> _Saved data entries_
----------

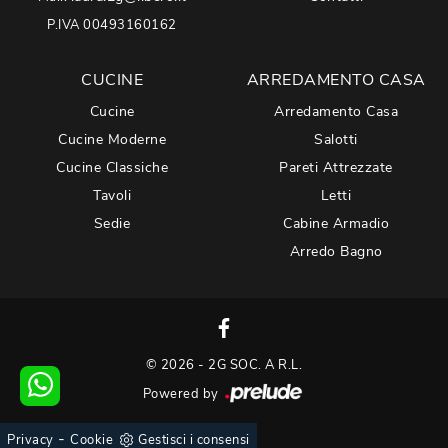
P.IVA 00493160162
CUCINE
ARREDAMENTO CASA
Cucine
Arredamento Casa
Cucine Moderne
Salotti
Cucine Classiche
Pareti Attrezzate
Tavoli
Letti
Sedie
Cabine Armadio
Arredo Bagno
© 2026 - 2G SOC. A R.L.
Powered by
-
Privacy
Cookie
Gestisci i consensi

----------

> _Task details_
For this exercise, transcribe the entries above exactly, without any pictures.

> _Response area_
P.IVA 00493160162
CUCINE
ARREDAMENTO CASA
Cucine
Arredamento Casa
Cucine Moderne
Salotti
Cucine Classiche
Pareti Attrezzate
Tavoli
Letti
Sedie
Cabine Armadio
Arredo Bagno
© 2026 - 2G SOC. A R.L.
Powered by
-
Privacy
Cookie
Gestisci i consensi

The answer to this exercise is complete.